Now’s the Time to Maximize Your Health Savings Account
Before getting caught up in the holiday rush, take a minute to evaluate the status of your health savings account (HSA). You’ll want to take advantage of its benefits before year-end, which can mean different things depending on your situation. You might need to consider opening a new account, scheduling a last-minute appointment or reimbursing yourself for out-of-pocket expenses. Spending a little time now focusing on the details can mean a big investment in your future.
Health savings accounts are the wave of the future in employer-provided health care. More and more companies are offering HSAs alongside high-deductible health insurance plans. They save employers money, and also serve as a great tax break for consumers. If your employer doesn’t offer one, you can always open your own account at your credit union or bank.
How Does It Work
Your money goes into an HSA before it’s taxed, then grows tax-deferred. Funds can be withdrawn tax-free to cover medical expenses, including your deductible and health costs that aren’t covered by your plan. Once you’re 65, you can use the money in your HSA to cover nonmedical expenses as well, making them a great investment for retirement.

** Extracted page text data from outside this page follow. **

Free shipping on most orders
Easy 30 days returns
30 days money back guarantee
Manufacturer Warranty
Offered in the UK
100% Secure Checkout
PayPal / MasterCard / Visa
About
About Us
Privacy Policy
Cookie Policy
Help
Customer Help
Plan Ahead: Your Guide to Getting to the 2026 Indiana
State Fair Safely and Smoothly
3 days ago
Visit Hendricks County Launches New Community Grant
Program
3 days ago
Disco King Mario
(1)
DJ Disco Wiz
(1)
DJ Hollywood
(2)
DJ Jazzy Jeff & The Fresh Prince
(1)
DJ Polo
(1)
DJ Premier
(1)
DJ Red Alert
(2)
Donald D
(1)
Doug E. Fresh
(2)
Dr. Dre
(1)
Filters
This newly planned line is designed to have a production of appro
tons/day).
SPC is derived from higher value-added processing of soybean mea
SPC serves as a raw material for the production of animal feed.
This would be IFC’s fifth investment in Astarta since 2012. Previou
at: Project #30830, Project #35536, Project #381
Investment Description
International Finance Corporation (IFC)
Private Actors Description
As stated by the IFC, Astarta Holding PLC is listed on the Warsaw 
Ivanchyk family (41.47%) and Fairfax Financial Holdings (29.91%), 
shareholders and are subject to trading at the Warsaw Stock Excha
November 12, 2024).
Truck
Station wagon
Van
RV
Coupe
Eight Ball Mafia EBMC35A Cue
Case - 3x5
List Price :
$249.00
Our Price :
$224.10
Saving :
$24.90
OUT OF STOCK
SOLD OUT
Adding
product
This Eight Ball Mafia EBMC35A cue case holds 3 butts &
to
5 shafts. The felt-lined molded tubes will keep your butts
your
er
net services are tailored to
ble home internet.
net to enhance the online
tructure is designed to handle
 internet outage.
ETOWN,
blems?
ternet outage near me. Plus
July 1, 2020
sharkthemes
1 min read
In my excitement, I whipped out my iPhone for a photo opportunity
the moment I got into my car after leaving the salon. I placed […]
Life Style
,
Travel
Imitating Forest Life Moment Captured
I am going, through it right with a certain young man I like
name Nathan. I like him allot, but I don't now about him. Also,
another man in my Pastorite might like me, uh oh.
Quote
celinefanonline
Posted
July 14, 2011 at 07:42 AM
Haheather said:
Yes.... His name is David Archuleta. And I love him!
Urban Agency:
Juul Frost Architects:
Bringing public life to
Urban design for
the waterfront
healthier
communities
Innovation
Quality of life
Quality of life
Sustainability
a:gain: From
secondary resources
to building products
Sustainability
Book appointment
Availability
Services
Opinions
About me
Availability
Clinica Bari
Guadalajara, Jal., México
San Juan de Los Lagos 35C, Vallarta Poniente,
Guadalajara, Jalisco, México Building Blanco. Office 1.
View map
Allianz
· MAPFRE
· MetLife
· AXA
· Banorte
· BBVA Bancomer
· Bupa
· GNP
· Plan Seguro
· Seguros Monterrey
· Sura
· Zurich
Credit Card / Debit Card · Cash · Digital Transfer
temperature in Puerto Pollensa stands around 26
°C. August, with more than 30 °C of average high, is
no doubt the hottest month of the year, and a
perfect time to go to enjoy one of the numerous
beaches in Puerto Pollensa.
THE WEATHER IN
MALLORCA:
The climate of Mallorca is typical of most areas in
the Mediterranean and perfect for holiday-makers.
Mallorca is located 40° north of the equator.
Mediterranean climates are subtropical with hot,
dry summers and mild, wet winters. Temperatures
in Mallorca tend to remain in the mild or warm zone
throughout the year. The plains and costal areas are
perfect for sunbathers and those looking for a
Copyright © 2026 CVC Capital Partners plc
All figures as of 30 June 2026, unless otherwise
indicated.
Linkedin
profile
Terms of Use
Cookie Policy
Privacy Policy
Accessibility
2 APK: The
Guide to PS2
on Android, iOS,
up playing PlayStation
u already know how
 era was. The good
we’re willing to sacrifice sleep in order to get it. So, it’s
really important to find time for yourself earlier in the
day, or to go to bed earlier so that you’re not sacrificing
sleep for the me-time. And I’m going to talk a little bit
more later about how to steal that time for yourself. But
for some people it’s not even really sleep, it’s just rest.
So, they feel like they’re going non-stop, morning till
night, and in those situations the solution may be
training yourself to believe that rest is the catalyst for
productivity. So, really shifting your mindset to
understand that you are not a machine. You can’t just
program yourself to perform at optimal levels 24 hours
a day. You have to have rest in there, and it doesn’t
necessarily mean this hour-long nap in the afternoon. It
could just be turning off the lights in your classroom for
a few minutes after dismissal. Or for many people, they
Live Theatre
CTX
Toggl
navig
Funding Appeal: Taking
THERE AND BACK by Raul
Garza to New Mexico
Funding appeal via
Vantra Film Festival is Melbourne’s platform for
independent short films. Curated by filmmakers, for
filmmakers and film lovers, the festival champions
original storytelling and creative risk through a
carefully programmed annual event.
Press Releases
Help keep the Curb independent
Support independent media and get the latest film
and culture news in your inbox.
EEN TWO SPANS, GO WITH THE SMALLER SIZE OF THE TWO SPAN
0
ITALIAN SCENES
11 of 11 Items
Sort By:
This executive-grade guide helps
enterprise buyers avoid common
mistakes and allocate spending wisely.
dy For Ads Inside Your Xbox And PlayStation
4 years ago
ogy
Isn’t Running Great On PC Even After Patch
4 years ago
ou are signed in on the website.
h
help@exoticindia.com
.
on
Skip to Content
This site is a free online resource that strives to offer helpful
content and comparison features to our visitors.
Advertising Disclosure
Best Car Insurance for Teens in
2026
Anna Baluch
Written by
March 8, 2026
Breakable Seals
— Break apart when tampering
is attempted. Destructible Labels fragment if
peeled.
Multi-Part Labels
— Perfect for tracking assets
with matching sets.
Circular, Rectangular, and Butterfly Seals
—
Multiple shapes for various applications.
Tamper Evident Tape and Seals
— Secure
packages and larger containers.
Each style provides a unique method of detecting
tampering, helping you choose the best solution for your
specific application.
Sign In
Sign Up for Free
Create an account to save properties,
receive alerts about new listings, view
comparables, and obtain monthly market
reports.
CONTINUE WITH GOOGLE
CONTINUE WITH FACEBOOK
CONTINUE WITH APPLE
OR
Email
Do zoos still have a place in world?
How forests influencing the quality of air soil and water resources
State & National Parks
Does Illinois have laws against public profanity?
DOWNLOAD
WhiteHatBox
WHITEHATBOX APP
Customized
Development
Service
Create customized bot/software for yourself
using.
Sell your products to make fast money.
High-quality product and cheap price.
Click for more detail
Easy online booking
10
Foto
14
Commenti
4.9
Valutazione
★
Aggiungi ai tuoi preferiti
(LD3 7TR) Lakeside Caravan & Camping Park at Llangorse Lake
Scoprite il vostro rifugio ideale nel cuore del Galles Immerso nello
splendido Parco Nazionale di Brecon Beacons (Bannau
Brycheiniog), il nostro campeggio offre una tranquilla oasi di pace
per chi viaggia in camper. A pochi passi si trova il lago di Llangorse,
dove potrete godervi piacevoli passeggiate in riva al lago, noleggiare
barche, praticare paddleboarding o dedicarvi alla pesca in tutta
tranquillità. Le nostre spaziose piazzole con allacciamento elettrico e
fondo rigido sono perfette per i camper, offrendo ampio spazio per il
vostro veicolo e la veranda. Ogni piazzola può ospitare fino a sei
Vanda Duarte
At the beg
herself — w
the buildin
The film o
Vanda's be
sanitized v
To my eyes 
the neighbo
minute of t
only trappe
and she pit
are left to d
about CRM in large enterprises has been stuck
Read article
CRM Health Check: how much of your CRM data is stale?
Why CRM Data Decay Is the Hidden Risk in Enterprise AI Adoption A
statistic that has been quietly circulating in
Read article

One common misperception about HSAs is that you have to use your money or lose it. This is true of flexible spending accounts (FSAs), but not HSAs. You can build up HSA funds and carry them over year after year. Because you’re putting in pre-tax dollars, an HSA is similar to a traditional IRA.
When I had each of my kiddos, I knew I would max out my individual deductible for the year they were born. So when my due dates for both kids were the first week in January, I was thrilled. I had the deductible amount in an HSA, ready to pay for the birth costs. Once that was met, my medical costs were taken care of by insurance for the rest of the year.
If you’re close to meeting your deductible or have already met it, it might be time to make an appointment for a more costly procedure you’ve been putting off. Your insurance will cover your costs at a higher rate before the year ends and your deductible resets to zero.
If you have an HSA but haven’t funded it very well, consider socking away some cash in there to get the tax benefit. The contribution caps for HSAs in 2016 are $3,350 for individuals and $6,750 for families.
My goal is to have two times our family deductible built up in our HSA at the beginning of every year. That way, if we meet our deductible this year, we are still prepared for next year and have time to build it back up before we may need it again. It still earns interest and we don’t pay taxes on it! Because we also have employer contributions, the money grows that much faster.
Kat's Money Corner is posted in the Kansas City Star every week. Kat Hnatyshyn, when not blogging or caring for her little ones, is a manager with CommunityAmerica Credit Union. For more financial chatter, follow us on Twitter @CommunityAmerCU.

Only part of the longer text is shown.